Essere fuori dal coro. Esserne fuori per convinzione e per scelta volontaria e consapevole, anche perché, se si ha un minimo di rispetto verso se stessi, non ha alcun senso far parte di un gruppo che conta, che ha peso, esercitando potere o comunque un’influenza, e poi segretamente riconoscere il peso dei fallimenti del proprio gruppo, restando solo un meccanismo tra i tanti, senza una vera identità.
Il far parte del giro che conta sottrae, non aggiunge nulla. Forse facilita, apre le strade chiuse, ma che senso ha farne parte per poi non concludere nulla, non sentirsi nemmeno protagonisti e responsabili delle proprie scelte personali, orgogliosi dei propri successi ma anche degli errori?
Io – e scusatemi se mi metto sotto i riflettori, ma siamo in fondo tutti “io” in questo mondo – sono nato libero e ho uno spirito potentemente vocato all’indipendenza, al punto da sentire una urgente necessità – fisica, come il respirare – di assumermi le mie responsabilità, di sentirmi chiamato in causa per le mie azioni, per i miei pensieri, per il mio modo di rapportarmi con l’altro da me.
Stabilire l’urgenza di sentirmi “fuori dal coro”, ed essere un autentico outsider, significa avere anche la certezza di essere soli e di pagare le conseguenza di un solitudine che nel tempo diventa a volte vita da esiliato, pur senza rinunciare con ciò a essere parte di una comunità più estesa, migliore, anche perché far parte del “gruppo” che ti fa indossare una casacca non è mai una comunità d’anime, ma un sodalizio che sta in piedi solo per puro interesse.
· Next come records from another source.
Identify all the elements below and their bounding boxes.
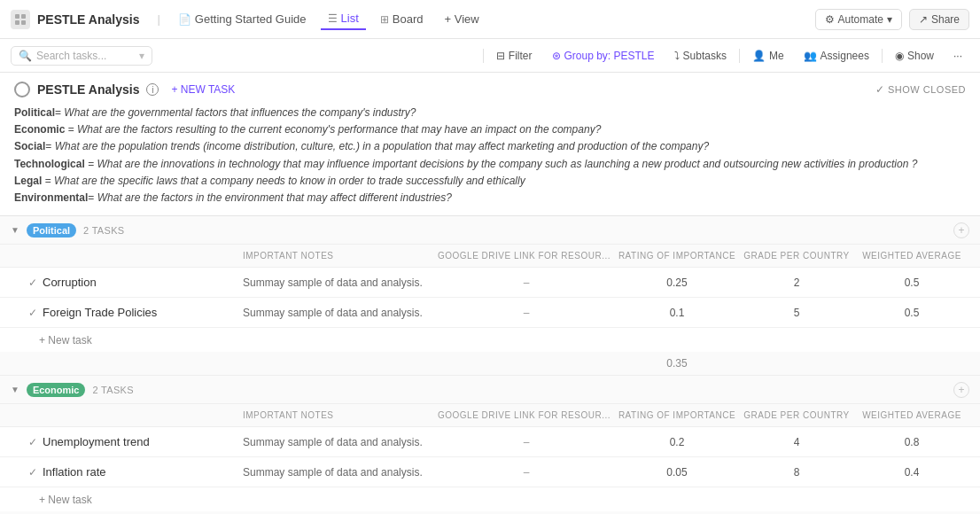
- check-icon: ✓: [875, 83, 884, 96]
- task-grade-corruption: 2: [739, 276, 854, 289]
- technological-desc: = What are the innovations in technology…: [85, 158, 918, 170]
- table-header-political: IMPORTANT NOTES GOOGLE DRIVE LINK FOR RE…: [0, 245, 980, 268]
- technological-label: Technological: [14, 158, 85, 170]
- group-toggle-political[interactable]: ▼: [11, 225, 19, 235]
- tab-getting-started[interactable]: 📄 Getting Started Guide: [171, 9, 314, 29]
- new-task-button[interactable]: + NEW TASK: [166, 82, 240, 97]
- tab-add-view[interactable]: + View: [438, 9, 486, 29]
- political-desc: = What are the governmental factors that…: [55, 106, 416, 119]
- table-row: ✓ Foreign Trade Policies Summay sample o…: [0, 298, 980, 328]
- task-rating-unemployment: 0.2: [615, 436, 739, 448]
- task-drive-corruption: –: [438, 276, 615, 289]
- subtasks-button[interactable]: ⤵ Subtasks: [667, 47, 734, 65]
- tab-list[interactable]: ☰ List: [321, 8, 366, 30]
- show-button[interactable]: ◉ Show: [888, 47, 941, 65]
- col-notes-economic: IMPORTANT NOTES: [243, 410, 438, 420]
- app-title: PESTLE Analysis: [37, 12, 139, 27]
- search-box[interactable]: 🔍 Search tasks... ▾: [11, 46, 152, 66]
- task-rating-foreign: 0.1: [615, 307, 739, 319]
- description-block: Political= What are the governmental fac…: [14, 105, 966, 212]
- me-icon: 👤: [752, 50, 766, 62]
- group-add-economic[interactable]: +: [953, 382, 969, 398]
- task-notes-corruption: Summay sample of data and analysis.: [243, 276, 438, 289]
- col-weighted-economic: WEIGHTED AVERAGE: [854, 410, 969, 420]
- group-task-count-economic: 2 TASKS: [92, 385, 133, 395]
- table-row: ✓ Unemployment trend Summay sample of da…: [0, 427, 980, 457]
- search-placeholder: Search tasks...: [36, 50, 106, 62]
- check-icon: ✓: [28, 307, 37, 319]
- economic-label: Economic: [14, 123, 65, 136]
- task-name-foreign[interactable]: Foreign Trade Policies: [43, 306, 157, 319]
- social-label: Social: [14, 140, 45, 152]
- task-name-unemployment[interactable]: Unemployment trend: [43, 435, 150, 448]
- svg-rect-0: [15, 14, 19, 19]
- search-icon: 🔍: [19, 50, 32, 62]
- col-grade-economic: GRADE PER COUNTRY: [739, 410, 854, 420]
- share-button[interactable]: ↗ Share: [909, 9, 969, 30]
- subtasks-icon: ⤵: [674, 50, 680, 62]
- check-icon: ✓: [28, 276, 37, 289]
- col-rating-economic: RATING OF IMPORTANCE: [615, 410, 739, 420]
- assignees-button[interactable]: 👥 Assignees: [797, 47, 876, 65]
- task-weighted-foreign: 0.5: [854, 307, 969, 319]
- filter-button[interactable]: ⊟ Filter: [489, 47, 540, 65]
- pestle-title: PESTLE Analysis: [37, 82, 139, 97]
- subtotal-political: 0.35: [615, 357, 739, 370]
- chevron-down-icon: ▾: [139, 50, 144, 62]
- task-weighted-inflation: 0.4: [854, 466, 969, 479]
- col-rating-political: RATING OF IMPORTANCE: [615, 251, 739, 261]
- automate-icon: ⚙: [825, 13, 835, 26]
- me-button[interactable]: 👤 Me: [745, 47, 791, 65]
- col-notes-political: IMPORTANT NOTES: [243, 251, 438, 261]
- task-drive-foreign: –: [438, 307, 615, 319]
- task-rating-corruption: 0.25: [615, 276, 739, 289]
- task-name-cell: ✓ Corruption: [28, 276, 243, 289]
- task-notes-foreign: Summay sample of data and analysis.: [243, 307, 438, 319]
- group-header-political: ▼ Political 2 TASKS +: [0, 216, 980, 245]
- group-by-button[interactable]: ⊛ Group by: PESTLE: [545, 47, 662, 65]
- task-drive-unemployment: –: [438, 436, 615, 448]
- group-add-political[interactable]: +: [953, 222, 969, 238]
- new-task-link-economic[interactable]: + New task: [39, 494, 92, 506]
- task-name-corruption[interactable]: Corruption: [43, 276, 97, 289]
- col-grade-political: GRADE PER COUNTRY: [739, 251, 854, 261]
- new-task-row-political: + New task: [0, 328, 980, 352]
- task-name-cell: ✓ Unemployment trend: [28, 435, 243, 448]
- table-row: ✓ Inflation rate Summay sample of data a…: [0, 457, 980, 487]
- new-task-row-economic: + New task: [0, 487, 980, 511]
- col-weighted-political: WEIGHTED AVERAGE: [854, 251, 969, 261]
- share-icon: ↗: [919, 13, 928, 26]
- new-task-link-political[interactable]: + New task: [39, 334, 92, 347]
- task-name-inflation[interactable]: Inflation rate: [43, 465, 106, 479]
- political-label: Political: [14, 106, 55, 119]
- subtotal-row-political: 0.35: [0, 352, 980, 375]
- environmental-desc: = What are the factors in the environmen…: [88, 191, 452, 204]
- group-toggle-economic[interactable]: ▼: [11, 385, 19, 394]
- nav-right: ⚙ Automate ▾ ↗ Share: [815, 9, 969, 30]
- assignees-icon: 👥: [804, 50, 817, 62]
- divider: [483, 49, 484, 63]
- toolbar: 🔍 Search tasks... ▾ ⊟ Filter ⊛ Group by:…: [0, 39, 980, 73]
- show-closed-label: SHOW CLOSED: [888, 84, 966, 95]
- task-grade-unemployment: 4: [739, 436, 854, 448]
- group-economic: ▼ Economic 2 TASKS + IMPORTANT NOTES GOO…: [0, 376, 980, 514]
- more-button[interactable]: ···: [946, 47, 969, 65]
- legal-label: Legal: [14, 175, 42, 187]
- task-grade-inflation: 8: [739, 466, 854, 479]
- info-icon[interactable]: i: [146, 83, 159, 96]
- list-icon: ☰: [328, 12, 338, 25]
- pestle-header: PESTLE Analysis i + NEW TASK ✓ SHOW CLOS…: [0, 73, 980, 216]
- environmental-label: Environmental: [14, 191, 88, 204]
- social-desc: = What are the population trends (income…: [45, 140, 709, 152]
- task-weighted-corruption: 0.5: [854, 276, 969, 289]
- top-nav: PESTLE Analysis | 📄 Getting Started Guid…: [0, 0, 980, 39]
- task-name-cell: ✓ Inflation rate: [28, 465, 243, 479]
- svg-rect-3: [21, 20, 26, 25]
- tab-board[interactable]: ⊞ Board: [373, 9, 431, 29]
- filter-icon: ⊟: [496, 50, 505, 62]
- svg-rect-1: [21, 14, 26, 19]
- automate-button[interactable]: ⚙ Automate ▾: [815, 9, 902, 30]
- task-notes-inflation: Summay sample of data and analysis.: [243, 466, 438, 479]
- table-row: ✓ Corruption Summay sample of data and a…: [0, 268, 980, 298]
- show-closed-button[interactable]: ✓ SHOW CLOSED: [875, 83, 966, 96]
Nel mondo professionale che vivo quotidianamente in una posizione all’avanguardia, da almeno vent’anni a questa parte, esercito un ruolo di primo piano, seppure da indipendente, da persona non assoggettata a gruppi di appartenenza, libero dunque dal peso avvilente delle congreghe, di lobby pronte a dettare parole, pensieri e gesti. Con i frutti del mio lavoro – di cui sono fiero dei risultati raggiunti – registro ogni giorno la volontà di essere discontinuo, nutrendo fiducia verso una comunità, seppure minuscola, di indipendenti, di persone libere, che pure ci sono.
La svolta di un Paese senza speranza è tutta nell’esercizio della propria sfera di libertà e autonomia. Quelli che oggi aspirano o fanno parte del “gruppo” che ti fa indossare una casacca sono i medesimi che hanno sottratto speranza a un Paese, succhiando l’anima a una comunità di persone depredate, senza più energie vive. Occorre partire da qui, per ripartire, credendo fortemente nel ruolo attivo della comunità dei liberi, fatta da tanti singoli “io” che, messi insieme, contano più di quelli del “gruppo” che ti fa indossare una casacca, state pur certi.